Любозень накрыли сумерки, и смена для него, наконец, закончилась.
– Ох-хо-хо, – вздохнул Благиня. – Жаль отпускать такого помощника. Да затосковал ты по дому – по глазам вижу. Наставления я тебе дал, в пути не сгинешь. Прес тебе куделе, парень! Заходи, коли доля воротит.

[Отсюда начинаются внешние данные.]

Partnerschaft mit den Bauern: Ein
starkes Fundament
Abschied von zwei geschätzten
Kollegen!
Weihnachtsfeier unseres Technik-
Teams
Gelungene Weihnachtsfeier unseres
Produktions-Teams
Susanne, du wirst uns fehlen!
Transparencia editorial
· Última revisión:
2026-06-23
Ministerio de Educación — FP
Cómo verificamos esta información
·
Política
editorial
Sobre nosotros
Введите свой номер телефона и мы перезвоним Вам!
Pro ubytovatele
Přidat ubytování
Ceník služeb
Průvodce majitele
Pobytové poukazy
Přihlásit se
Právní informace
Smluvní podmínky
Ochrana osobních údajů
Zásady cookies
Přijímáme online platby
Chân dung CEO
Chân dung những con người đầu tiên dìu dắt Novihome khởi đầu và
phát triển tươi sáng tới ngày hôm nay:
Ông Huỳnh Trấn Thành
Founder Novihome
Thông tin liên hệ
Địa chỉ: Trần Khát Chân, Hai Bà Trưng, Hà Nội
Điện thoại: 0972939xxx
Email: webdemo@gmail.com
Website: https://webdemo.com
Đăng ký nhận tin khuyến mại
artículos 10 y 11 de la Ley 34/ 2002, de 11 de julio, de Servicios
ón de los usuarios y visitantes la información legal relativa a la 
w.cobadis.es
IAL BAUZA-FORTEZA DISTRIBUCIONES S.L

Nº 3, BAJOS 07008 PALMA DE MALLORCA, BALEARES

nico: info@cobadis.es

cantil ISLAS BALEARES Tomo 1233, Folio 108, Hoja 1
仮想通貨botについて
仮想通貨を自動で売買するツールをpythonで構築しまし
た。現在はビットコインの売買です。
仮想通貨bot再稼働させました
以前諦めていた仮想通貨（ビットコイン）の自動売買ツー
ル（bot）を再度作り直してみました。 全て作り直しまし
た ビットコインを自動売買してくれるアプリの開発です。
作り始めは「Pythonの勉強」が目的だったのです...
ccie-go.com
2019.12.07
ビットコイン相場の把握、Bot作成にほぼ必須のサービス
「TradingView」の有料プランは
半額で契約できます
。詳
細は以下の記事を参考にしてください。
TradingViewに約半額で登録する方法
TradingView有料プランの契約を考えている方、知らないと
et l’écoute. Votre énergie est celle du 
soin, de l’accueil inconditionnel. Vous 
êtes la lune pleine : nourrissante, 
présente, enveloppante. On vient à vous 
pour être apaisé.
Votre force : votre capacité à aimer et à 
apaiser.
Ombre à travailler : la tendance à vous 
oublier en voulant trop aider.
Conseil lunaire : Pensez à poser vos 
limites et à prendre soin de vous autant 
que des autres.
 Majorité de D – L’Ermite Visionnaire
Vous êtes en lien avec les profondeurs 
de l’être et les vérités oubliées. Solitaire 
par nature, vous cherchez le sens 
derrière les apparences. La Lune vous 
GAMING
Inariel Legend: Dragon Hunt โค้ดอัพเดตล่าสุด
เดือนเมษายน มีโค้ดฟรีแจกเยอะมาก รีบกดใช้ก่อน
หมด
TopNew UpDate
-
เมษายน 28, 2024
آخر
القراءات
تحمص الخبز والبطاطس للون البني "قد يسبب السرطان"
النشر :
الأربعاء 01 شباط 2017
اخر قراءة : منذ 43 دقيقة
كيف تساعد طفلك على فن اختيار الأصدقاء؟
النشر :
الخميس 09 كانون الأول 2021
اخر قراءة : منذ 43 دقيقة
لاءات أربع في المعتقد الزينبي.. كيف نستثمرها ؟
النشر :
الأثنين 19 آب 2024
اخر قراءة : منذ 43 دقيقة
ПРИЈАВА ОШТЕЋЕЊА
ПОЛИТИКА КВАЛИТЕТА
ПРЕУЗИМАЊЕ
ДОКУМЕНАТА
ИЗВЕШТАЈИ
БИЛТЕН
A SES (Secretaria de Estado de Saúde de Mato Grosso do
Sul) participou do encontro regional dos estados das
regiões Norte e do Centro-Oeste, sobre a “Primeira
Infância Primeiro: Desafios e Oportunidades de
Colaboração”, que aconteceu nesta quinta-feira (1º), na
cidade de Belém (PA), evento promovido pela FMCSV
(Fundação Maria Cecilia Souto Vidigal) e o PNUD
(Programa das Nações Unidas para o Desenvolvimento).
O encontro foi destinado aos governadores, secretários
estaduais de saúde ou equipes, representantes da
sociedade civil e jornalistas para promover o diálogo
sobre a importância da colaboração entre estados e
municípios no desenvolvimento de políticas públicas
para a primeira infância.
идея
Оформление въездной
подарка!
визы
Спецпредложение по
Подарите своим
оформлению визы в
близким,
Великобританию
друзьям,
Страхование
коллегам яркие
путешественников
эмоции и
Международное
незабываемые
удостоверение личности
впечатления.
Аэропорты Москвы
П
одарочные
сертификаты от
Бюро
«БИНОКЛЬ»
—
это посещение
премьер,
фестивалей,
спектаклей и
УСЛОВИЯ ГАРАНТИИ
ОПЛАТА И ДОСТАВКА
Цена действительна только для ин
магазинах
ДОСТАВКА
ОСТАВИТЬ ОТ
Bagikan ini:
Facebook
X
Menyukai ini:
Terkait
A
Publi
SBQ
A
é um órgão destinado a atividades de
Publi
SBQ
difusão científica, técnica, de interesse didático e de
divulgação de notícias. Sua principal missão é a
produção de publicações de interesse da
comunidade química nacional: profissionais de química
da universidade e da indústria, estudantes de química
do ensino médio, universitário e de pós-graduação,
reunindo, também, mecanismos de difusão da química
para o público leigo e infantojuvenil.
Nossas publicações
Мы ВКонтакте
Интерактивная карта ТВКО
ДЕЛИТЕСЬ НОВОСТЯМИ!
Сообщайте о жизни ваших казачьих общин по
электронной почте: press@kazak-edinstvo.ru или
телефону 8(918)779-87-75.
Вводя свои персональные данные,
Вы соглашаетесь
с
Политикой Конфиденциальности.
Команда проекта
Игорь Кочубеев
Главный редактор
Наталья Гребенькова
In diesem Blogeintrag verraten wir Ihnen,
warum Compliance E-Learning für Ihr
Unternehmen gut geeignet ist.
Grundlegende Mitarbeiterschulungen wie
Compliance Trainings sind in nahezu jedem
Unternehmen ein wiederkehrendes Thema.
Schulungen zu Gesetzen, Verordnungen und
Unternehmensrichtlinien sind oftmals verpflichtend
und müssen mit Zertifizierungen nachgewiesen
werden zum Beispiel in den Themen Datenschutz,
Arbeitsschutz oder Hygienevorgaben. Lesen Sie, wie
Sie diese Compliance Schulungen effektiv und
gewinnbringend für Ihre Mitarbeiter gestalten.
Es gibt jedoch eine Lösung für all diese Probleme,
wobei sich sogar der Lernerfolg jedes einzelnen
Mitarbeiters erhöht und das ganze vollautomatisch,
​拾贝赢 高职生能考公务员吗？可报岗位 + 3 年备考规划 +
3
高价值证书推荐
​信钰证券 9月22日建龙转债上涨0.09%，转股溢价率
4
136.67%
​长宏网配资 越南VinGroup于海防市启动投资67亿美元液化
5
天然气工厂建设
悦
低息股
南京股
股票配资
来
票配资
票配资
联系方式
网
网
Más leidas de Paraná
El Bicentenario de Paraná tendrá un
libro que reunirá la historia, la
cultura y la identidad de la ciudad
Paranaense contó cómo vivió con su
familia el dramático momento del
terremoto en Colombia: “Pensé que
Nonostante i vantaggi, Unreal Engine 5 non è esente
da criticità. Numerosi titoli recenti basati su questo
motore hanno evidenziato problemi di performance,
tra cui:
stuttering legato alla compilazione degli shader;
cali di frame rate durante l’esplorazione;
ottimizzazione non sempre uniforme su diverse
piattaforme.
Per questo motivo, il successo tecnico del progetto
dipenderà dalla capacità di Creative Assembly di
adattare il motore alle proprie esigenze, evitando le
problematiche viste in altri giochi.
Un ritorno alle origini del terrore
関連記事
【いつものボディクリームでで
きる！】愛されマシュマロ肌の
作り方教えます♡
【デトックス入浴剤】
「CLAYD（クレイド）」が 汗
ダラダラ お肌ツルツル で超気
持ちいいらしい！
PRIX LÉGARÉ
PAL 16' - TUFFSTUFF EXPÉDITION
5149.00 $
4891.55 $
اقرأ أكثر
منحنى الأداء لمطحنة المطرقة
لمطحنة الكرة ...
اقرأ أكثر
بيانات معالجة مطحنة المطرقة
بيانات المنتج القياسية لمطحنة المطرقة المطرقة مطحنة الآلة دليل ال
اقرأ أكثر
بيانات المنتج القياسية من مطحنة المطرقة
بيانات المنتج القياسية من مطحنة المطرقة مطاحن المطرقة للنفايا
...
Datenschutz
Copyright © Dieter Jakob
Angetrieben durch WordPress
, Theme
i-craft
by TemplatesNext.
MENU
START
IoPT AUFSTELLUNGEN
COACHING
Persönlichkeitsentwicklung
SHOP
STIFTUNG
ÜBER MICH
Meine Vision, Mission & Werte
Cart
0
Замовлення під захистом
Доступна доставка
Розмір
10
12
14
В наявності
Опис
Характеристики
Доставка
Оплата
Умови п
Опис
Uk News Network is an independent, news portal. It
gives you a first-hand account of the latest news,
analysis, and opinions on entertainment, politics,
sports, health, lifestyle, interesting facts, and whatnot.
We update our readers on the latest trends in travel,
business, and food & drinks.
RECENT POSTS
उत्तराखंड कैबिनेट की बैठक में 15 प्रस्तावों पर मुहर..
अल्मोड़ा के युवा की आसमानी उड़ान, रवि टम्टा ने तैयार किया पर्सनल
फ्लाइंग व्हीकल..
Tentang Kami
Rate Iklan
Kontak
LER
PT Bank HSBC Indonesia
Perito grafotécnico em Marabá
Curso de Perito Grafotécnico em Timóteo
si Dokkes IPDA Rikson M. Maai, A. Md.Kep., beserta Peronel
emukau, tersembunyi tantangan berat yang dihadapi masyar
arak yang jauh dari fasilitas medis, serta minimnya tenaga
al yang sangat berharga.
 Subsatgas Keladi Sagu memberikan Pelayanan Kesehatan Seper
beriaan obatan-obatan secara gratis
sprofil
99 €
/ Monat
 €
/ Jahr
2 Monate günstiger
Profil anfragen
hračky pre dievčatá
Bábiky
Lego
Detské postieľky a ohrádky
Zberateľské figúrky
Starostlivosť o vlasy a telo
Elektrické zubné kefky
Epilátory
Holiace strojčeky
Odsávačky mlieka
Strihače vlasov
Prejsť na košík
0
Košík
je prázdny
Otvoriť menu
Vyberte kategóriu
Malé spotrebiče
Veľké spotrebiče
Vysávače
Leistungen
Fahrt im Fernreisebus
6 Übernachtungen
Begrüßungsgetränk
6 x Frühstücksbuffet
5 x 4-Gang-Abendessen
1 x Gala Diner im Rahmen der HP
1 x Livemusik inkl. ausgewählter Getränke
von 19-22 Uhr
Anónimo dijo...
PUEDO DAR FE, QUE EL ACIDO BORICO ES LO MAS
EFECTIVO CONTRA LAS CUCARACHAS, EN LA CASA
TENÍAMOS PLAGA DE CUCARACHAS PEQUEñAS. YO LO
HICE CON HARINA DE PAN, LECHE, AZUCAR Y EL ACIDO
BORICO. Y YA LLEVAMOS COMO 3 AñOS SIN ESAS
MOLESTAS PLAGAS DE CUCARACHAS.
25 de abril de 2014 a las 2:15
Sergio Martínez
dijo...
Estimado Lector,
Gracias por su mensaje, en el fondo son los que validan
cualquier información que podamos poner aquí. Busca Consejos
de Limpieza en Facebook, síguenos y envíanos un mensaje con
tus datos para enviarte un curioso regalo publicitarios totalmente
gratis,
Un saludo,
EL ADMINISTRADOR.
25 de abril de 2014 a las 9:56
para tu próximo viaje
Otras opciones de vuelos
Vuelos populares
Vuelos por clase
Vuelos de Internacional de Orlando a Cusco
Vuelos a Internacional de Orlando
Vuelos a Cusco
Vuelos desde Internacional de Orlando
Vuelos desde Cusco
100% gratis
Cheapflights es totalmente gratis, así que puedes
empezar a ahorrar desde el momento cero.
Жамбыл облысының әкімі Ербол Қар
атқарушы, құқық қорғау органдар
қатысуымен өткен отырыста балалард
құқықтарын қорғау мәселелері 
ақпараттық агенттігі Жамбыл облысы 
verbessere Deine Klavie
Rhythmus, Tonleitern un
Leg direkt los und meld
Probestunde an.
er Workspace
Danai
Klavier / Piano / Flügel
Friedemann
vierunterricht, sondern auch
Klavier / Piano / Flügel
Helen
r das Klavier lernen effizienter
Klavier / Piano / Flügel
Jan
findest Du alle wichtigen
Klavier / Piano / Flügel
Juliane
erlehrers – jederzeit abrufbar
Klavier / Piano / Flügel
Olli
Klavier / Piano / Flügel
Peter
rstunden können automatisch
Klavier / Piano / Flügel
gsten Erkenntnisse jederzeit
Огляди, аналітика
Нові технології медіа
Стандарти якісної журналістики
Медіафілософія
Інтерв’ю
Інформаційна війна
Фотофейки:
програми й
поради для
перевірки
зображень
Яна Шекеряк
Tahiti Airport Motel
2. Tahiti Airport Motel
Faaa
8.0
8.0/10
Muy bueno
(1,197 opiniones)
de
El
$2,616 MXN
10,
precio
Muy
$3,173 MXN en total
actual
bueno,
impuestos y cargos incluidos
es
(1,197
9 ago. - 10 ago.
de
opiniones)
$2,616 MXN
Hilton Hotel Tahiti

Он подошёл к запредельцу и крепко его обнял. Широкая ладонь легонько похлопала по спине. Когда отстранился, Пересвет сказал:
– Спасибо за всё: за наставления, за дружбу, за совершенно не смешные шутки…, – Благиня посмотрел на запредельца с возмущением. Тот спокойно продолжил: – Спасибо. Я буду помнить и через тысячу лет. И подлатай избу: не хватало ещё, чтобы тебя вместе с пациентами брёвнами прибило.
На этом они расстались. Грусть пожирала изнутри, но Пересвет слушал разум, который изо дня в день твердил: ты должен как можно скорее вернуться домой и не привязываться к этим людям. Будет мучительно больно, если поддашься уловкам сердца. Но ведь ужемучительно, уже нестерпимо больно.
Он шёл по пустеющей улице и с тоской заглядывал в окна однотипных срубов. За столом хлебают щи знакомые семьи, уютно горит лучина, по дворам бегают куры, а в загоне привычная какофония домашнего скота. Как будто закончились летние каникулы, и родители завтра увезут в родную Москву, навстречу дымным заводам и шуму города. А здесь останется частичка сердца мальчишки, который вырастет и больше никогда сюда не вернётся…
И всё равно его замечали: девушки нагло хватали за руки, требуя прогулки под луной, бабули недовольно перешёптывались, а добрые молодцы дружелюбно интересовались, как прошёл день. Наговорившись со всеми, запределец достиг ткацкой избы. Молчаливая Марфа заверила его, что с ними всё будет хорошо, и она уж точно не бросится за мужем – если на то будет воля богов, – в краду. Девушки, по просьбе чужака, их разговора не слышали – а то ведь отговаривать станут. Но некоторые начали что-то подозревать: зачем бы ему вечером заходить в избу, долг-то уплачен. Хорошо, не рискнули спросить, упёрлись в шитьё.
Затем Пересвет обошёл двух хохотушек, которые помогли ему с навигацией. Детишки были рады больше, чем матери, особенно красавицы-дочки Чернавы. От них тоже правду решили утаить. А суровые мужья провожали Пересвета с плохо скрываемой неприязнью. У них на лицах так и читалось – катись отсюда ко всем чертям и возвращаться не смей.